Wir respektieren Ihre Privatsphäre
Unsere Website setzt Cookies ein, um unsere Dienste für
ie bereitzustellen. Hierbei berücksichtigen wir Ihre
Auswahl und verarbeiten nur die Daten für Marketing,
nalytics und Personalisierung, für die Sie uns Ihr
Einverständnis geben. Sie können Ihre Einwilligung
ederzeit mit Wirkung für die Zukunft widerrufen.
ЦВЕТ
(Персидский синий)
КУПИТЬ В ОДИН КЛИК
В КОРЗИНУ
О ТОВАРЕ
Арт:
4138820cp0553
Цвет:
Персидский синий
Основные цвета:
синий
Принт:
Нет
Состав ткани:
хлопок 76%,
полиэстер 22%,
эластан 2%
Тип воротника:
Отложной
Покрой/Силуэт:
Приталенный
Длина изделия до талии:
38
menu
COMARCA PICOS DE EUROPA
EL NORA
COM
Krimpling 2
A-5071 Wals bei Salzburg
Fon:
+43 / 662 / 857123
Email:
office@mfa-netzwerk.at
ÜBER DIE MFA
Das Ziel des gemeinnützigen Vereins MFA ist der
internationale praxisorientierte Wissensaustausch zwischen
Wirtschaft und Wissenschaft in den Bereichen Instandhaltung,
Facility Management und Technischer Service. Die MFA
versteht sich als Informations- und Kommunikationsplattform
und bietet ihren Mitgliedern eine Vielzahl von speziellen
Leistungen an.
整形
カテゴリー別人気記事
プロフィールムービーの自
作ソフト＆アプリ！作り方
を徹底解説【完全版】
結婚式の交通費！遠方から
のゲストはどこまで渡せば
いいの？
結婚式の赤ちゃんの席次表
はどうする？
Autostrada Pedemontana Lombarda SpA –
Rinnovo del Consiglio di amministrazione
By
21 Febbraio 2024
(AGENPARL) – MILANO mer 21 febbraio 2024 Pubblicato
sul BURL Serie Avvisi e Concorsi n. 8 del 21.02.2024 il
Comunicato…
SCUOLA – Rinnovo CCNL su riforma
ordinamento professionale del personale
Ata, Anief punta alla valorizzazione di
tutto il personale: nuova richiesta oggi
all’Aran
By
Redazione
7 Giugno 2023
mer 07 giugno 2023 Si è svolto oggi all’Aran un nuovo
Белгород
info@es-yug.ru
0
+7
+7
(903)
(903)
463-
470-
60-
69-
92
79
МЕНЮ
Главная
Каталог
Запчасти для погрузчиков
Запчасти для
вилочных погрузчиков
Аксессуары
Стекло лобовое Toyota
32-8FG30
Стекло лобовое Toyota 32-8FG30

== == ==

_TASK TO COMPLETE_
In the material above, tally each line where "лобовое" appears, and respond with only the tally.

_RESPONSE AREA_
2